Hanna W. tot aus der Prien geborgen
um 21:00Ich weiß nicht, ob die Anzahl der "Justizirrtümer" wirklich gestiegen ist? Zum einen handelt es sich nicht wirklich um Irrtümer, zum anderen dürfte es in der Vergangenheit nicht weniger Fehler bei der Urteilsfindung gegeben haben.
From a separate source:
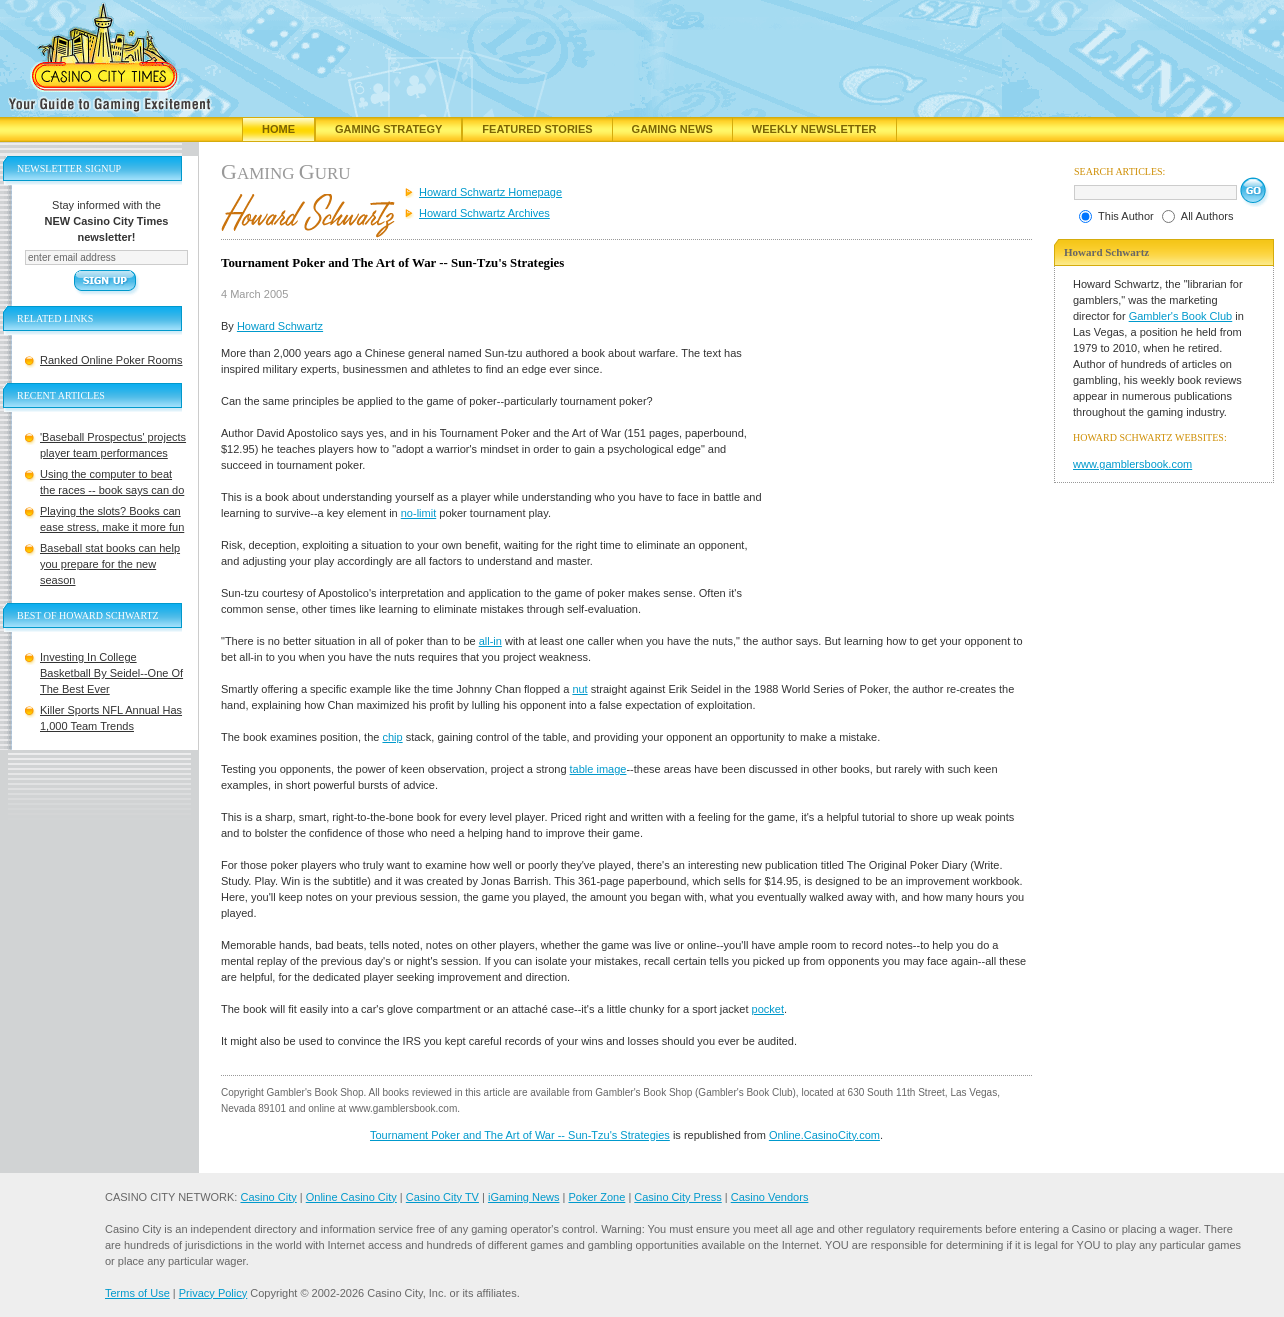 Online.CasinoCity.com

Ich bin mir sogar sicher, dass es in den 1950-90er Jahren viel mehr Fehlurteile gegeben hat.Mauser schrieb:Ein super Kurzbeitrag über die jüngsten Justizopfer Manfred Genditzki und Sebastian T. und der wichtigen Frage ob sich hinsichtlich der gestiegenen Anzahl an Justizirrtümern nicht endlich etwas am Rechtssystem ändern muss.
In den ersten Jahrzehnten der Bundesrepublik waren die meisten Richter im Nationalsozialismus aufgewachsen oder ausgebildet worden, ja an einer verbrecherischen Justiz ("Schreckliche Juristen") beteiligt. Willkür, Rassismus und Sexismus waren weit verbreitet. Manche Urteile aus dieser Zeit sind wahre Gruselkabinette und heute schlicht untragbar.
Wer sich heute über den ersten Prozess gegen T. empört, der sollte mal Urteile von vor 50 Jahren lesen. Wohlgemerkt Urteile in einer demokratischen und rechtsstaatlichen Bundesrepublik, Welten entfernt von der Rechtsprechung der DDR.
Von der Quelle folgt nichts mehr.